You are on page 1of 5

Implementing Parallel processing in Peoplesoft - Part I/III

What is parallel processing?

You might have seen some batch jobs which updates/creates millions of data taking much
time to finish the job. It is taking time due to the amount of data that needs to be
processed (apart from the bad design/sqls). Parallel processing is a method by which we
could finish the job in a matter of minutes. It is a process by which we divide the data into
smaller logical sets and running the job for each set at the same time. Peoplesoft support
the parallel processing in application engines by means of temporary tables and inbuilt
mechanism to launch multiple instances.

Suppose I have a process which updates the salary record of all my employees (say


100000). The employees belong to 5 different business units (BU) with 20000 employees in
each business units.

If I run the update process for all the employees without parallel processing, the job has
to update all the employees’ record and say it finishes in 10 minutes. What if I divide my
employees based on BU and run each instance of the same program simultaneously? Each
individual process will take 2 minutes and since all the process is run at the same time, the
entire record will be finished at the same time. So I reduced my processing time from 10
minutes to 2 minutes (in real scenario, it may take time more than 2 minutes but still it
will be better than the initial 10 minutes time). The following diagram illustrates running
of process in parallel.
There will be a delay between the actual processing start of the first instance and second
instance (applicable for all instances). This is due to the fact that, each individual set of
process will lock the data to be processed in the base table. Since one process is updating
the base table, the other one has to wait until the database frees the base table.

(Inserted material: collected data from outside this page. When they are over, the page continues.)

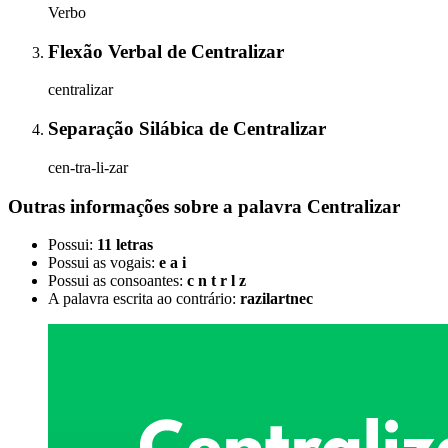
Verbo
Flexão Verbal
de
Centralizar
centralizar
Separação Silábica
de
Centralizar
cen-tra-li-zar
Outras informações sobre
a palavra
Centralizar
Possui:
11 letras
Possui as vogais:
e a i
Possui as consoantes:
c n t r l z
A palavra escrita ao contrário:
razilartnec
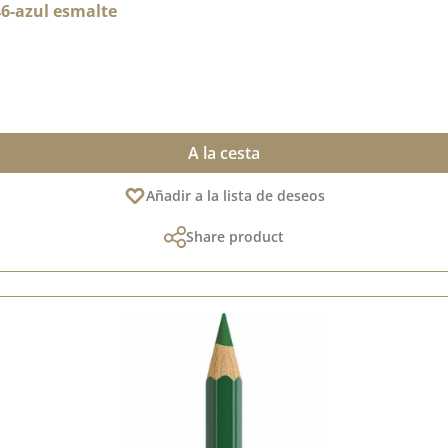
46-azul esmalte
A la cesta
Añadir a la lista de deseos
Share product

Similarly there will be delay when we update back the base table with updated data. But
this delay will be negligible when compared to the overall gain in performance.

Implementing Parallel processing in Peoplesoft - Part II/III

When do we need to implement parallel processing?

You might have wondered from the previous post that how it will improve the performance
if we split the process. If I’m having only one update statement and if I use set based
processing for doing that, then where really is my performance improved.  It will not be
always good make a process do the processing in parallel. Sometimes it may have negative
performance gains. As per the example I stated above it will be an overhead for the server
to send 5 sql statements instead of one. So when do I need to make the process parallel?
Below are some scenarios which you can think of introducing parallel processing.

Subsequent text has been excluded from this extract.